Prolongation de Doel 4 et Tihange 3 : la Vivaldi fait une grosse concession sur les déchets nucléaires

Le gouvernement fédéral et Engie sont parvenus à un accord de principe concernant la prolongation de l'exploitation des réacteurs nucléaires Doel 4 et Tihange 3 pour une période de dix ans, ont annoncé vendredi matin le Premier ministre Alexander De Croo et la ministre de l'Énergie, Tinne Van der Straeten, dans un communiqué.

Laurent Lambrecht
Prolongation de Doel 4 et Tihange 3 : la Vivaldi fait une grosse concession sur les déchets nucléaires
©JC Guillaume

Le Premier ministre, Alexander De Croo, et la ministre de l'Énergie, Tinne Van der Straeten, ont annoncé, ce matin, qu'ils étaient parvenus à un accord de principe avec Engie concernant la prolongation de Doel 4 et Tihange 3. L'objectif des deux parties est de parvenir à un accord définitif d'ici la fin de l'année et de le soumettre à la Commission européenne. Que contient cet accord de principe?

1. Le gouvernement et Engie ont pour ambition d'obtenir une prolongation de Doel 4 et Tihange 3 pour novembre 2026. Au départ, Thierry Saegeman, le patron d'Electrabel, avait estimé que les deux réacteurs ne pourraient être prêts avant 2027, vu la décision tardive du gouvernement. Un retour dès novembre 2026 permettrait à Tinne Van der Straeten de ne pas devoir subsidier la construction d'une centrale au gaz supplémentaire pour passer l'hiver 2026-2027. L'hiver 2025-2026, quant lui, devrait donc se dérouler sans aucun réacteur nucléaire en Belgique. Mais cela ne devrait pas poser problèmes, selon les calculs du gestionnaire du réseau haute tension Elia.

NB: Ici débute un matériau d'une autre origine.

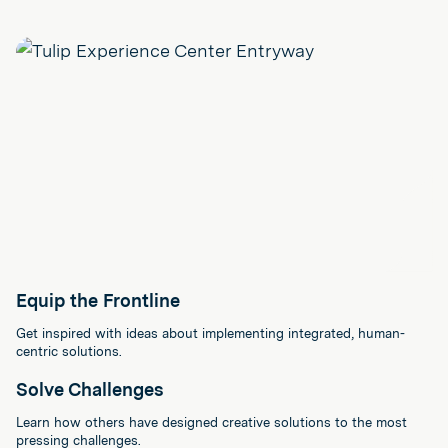
Equip the Frontline
Get inspired with ideas about implementing integrated, human-
centric solutions.
Solve Challenges
Learn how others have designed creative solutions to the most
pressing challenges.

2. Le gouvernement a accepté la demande d'Engie d'impliquer l'Etat belge dans le secteur nucléaire. En effet, une société commune entre l'Etat et le gouvernement doit être créée pour gérer Doel 4 et Tihange 3 durant la période de prolongation. L'Etat devrait donc financer une partie des investissements de prolongation. En contrepartie, il tirerait des bénéfices de l'exploitation de ces deux réacteurs nucléaires. "L'Etat belge ne sera pas exploitant, cela ne fait pas partie de ses missions, a précisé Alexander De Croo. Nous entrons dans le capital, ce qui nous permet de nous ancrer dans les décisions stratégiques. L'exploitation est mieux maîtrisée par le privé, mais nous aurons notre mot à dire sur les décisions stratégiques".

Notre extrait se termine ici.